The Saudi leadership, the the mirror image of their nemesis, was pleased with Washington's initial policies toward their country but wary of those toward Israel. Haig told the Saudis in strong terms that in both cases "we stand by our friends."
The Saudis, in private, are not that unhappy with U.S.-Israeli friendship if it holds the prospect of producing shifts in Israeli positions. And they were greatly pleased by Haig's statement of steadfastness toward Saudi Arabia.

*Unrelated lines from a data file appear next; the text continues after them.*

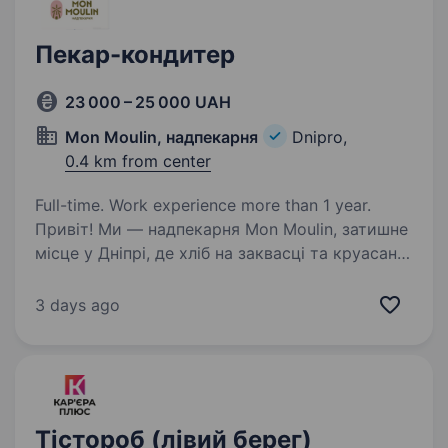
Пекар-кондитер
23 000 – 25 000 UAH
Mon Moulin, надпекарня
Dnipro,
0.4 km from center
Full-time. Work experience more than 1 year.
Привіт! Ми — надпекарня Mon Moulin, затишне
місце у Дніпрі, де хліб на заквасці та круасани
створюються з любов’ю та турботою про
кожного гостя. Якщо ти цінуєш натуральність,
3 days ago
якість і хочеш працювати в атмосфері…
Тістороб (лівий берег)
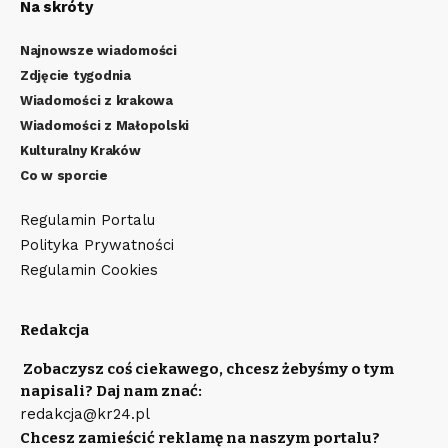
Na skróty
Najnowsze wiadomości
Zdjęcie tygodnia
Wiadomości z krakowa
Wiadomości z Małopolski
Kulturalny Kraków
Co w sporcie
Regulamin Portalu
Polityka Prywatności
Regulamin Cookies
Redakcja
Zobaczysz coś ciekawego, chcesz żebyśmy o tym
napisali? Daj nam znać:
redakcja@kr24.pl
Chcesz zamieścić reklamę na naszym portalu?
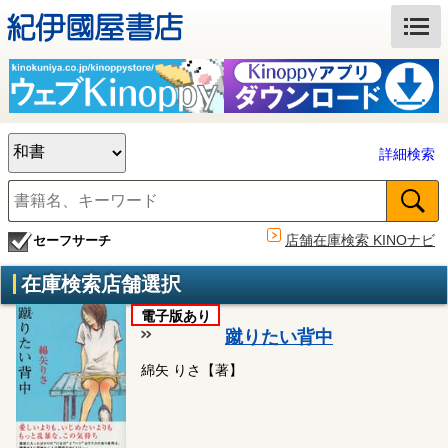
詳細検索
店舗在庫検索 KINOナビ
セーフサーチ
在庫検索店舗選択
電子版あり
蹴りたい背中
綿矢 りさ【著】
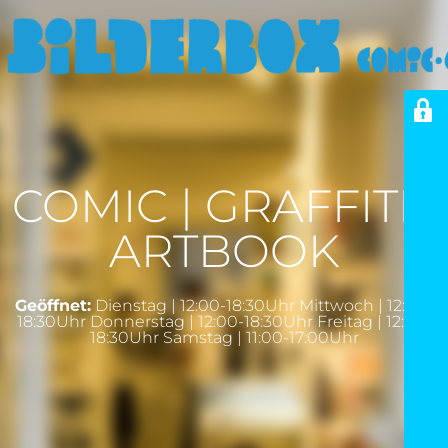
COMIC | GRAFFITI |
ARTBOOK
Geöffnet:
Dienstag | 12:00-18:30Uhr Mittwoch | 12:00-
18:30Uhr Donnerstag | 12:00-18:30Uhr Freitag | 12:00-
18:30Uhr Samstag | 11:00-17:00Uhr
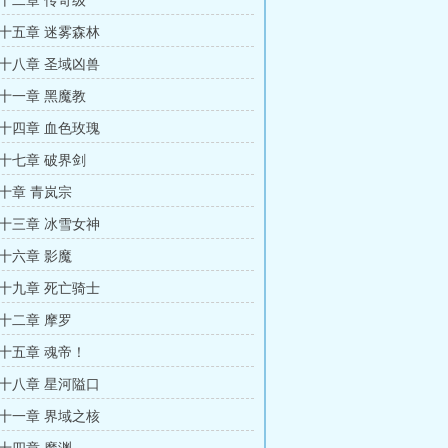
十二章 传奇级
十五章 迷雾森林
十八章 圣域凶兽
十一章 黑魔教
十四章 血色玫瑰
十七章 破界剑
十章 青岚宗
十三章 冰雪女神
十六章 影魔
十九章 死亡骑士
十二章 摩罗
十五章 魂帝！
十八章 星河隘口
十一章 界域之核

Haig has said repeatedly in public and private that the anti-Soviet activism of the Reagan administration is vital to repairing American fortunes in the area. The regional leaders seemed to approve a more vigorous American role but at the same time some of them, including the Saudis, were concerned in advance of Haig's arrival about how far, how fast, the United States intended to move toward confrontation while its available resources are still in doubt. Haig is reported to have been reassuring on this point.
The least expected piece of business Haig transacted -- and one of the most important -- was over the sudden surge of fighting in Lebanon. In a flurry of official notes and private messages Haig appealed to such diverse actors as Moscow and the Vatican, Syria and Israel, to help put down the fighting.

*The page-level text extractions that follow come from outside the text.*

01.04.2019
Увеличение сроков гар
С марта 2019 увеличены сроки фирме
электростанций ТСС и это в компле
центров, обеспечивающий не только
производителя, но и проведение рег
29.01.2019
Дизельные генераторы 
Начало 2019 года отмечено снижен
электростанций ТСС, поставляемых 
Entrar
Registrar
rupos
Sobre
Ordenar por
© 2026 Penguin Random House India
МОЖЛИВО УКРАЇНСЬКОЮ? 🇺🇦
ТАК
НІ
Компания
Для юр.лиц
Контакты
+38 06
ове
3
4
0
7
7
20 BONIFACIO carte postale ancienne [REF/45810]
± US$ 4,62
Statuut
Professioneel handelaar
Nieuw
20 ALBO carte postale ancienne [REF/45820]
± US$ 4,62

The diplomatic efforts seem for the moment to have succeeded in preventing the fighting from becoming uncontrollable. But Haig did not help himself or this effort when he denounced Syrian "brutality" from the steps of the Israeli prime minister's office; that sent tremors through the conspiracy-prone Middle East.

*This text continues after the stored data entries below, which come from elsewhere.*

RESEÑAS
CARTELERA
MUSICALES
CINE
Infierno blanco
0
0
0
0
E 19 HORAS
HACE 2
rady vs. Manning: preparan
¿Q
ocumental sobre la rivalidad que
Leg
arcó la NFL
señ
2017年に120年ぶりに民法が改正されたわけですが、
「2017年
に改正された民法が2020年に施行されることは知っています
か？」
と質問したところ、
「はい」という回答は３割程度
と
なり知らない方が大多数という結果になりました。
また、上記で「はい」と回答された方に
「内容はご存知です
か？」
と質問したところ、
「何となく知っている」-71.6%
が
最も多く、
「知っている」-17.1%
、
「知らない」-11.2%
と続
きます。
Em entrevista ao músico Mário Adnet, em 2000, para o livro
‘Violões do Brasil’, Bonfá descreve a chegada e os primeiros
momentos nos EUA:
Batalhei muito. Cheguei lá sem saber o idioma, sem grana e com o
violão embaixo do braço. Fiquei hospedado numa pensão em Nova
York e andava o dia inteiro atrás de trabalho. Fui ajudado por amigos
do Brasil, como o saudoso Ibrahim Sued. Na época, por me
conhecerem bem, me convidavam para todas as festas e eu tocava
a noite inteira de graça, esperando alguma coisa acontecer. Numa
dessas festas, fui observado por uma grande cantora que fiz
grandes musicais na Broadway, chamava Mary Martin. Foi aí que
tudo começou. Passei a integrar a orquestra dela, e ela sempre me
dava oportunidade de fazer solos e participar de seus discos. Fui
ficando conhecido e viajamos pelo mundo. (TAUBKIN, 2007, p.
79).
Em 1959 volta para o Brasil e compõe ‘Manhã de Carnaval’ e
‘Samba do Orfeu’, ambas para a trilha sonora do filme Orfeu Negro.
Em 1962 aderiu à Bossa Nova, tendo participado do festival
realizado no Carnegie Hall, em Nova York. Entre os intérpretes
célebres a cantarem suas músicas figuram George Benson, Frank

A public figure seeking to avoid missteps would hardly select the Middle East snakepit for his first overseas journey. Moreover, the setting, in current circumstances, was far removed from the main focus of American and world attention in Europe, where Defense Secretary Caspar W. Weinberger was speaking and acting for the United States on a previously planned trip. By the time Haig hit Europe, the Polish alarm bells had diminished.
A European hobgoblin, as the famous "senior official" told reporters on the last leg of Haig's trip, involved concern about "repetitive threats on a high level" regarding the situation in Poland. The Europeans "want to be careful," reporters were told, and apparently Haig does, too, believing that an overemphasis on the threat of Soviet military action might be a factor in causing it to happen. In his view the threat to Poland during the past week never went beyond the political level.
Haig turned aside public and private opportunities while in Europe to criticize Defense Secretary Weinberger, who laid down a trail of high-profile statements regarding Poland while Haig was plodding through the Middle East. One of the most sensational stories from the Weinberger party -- U.S. consideration of major arms sales to China in case the Russians invade Poland -- received no support on the Haig plane.
At the outset of this 18,000-mile shakedown cruise, Haig made known that he had no rabbits ready to pull out of a hat. He was as good as his word.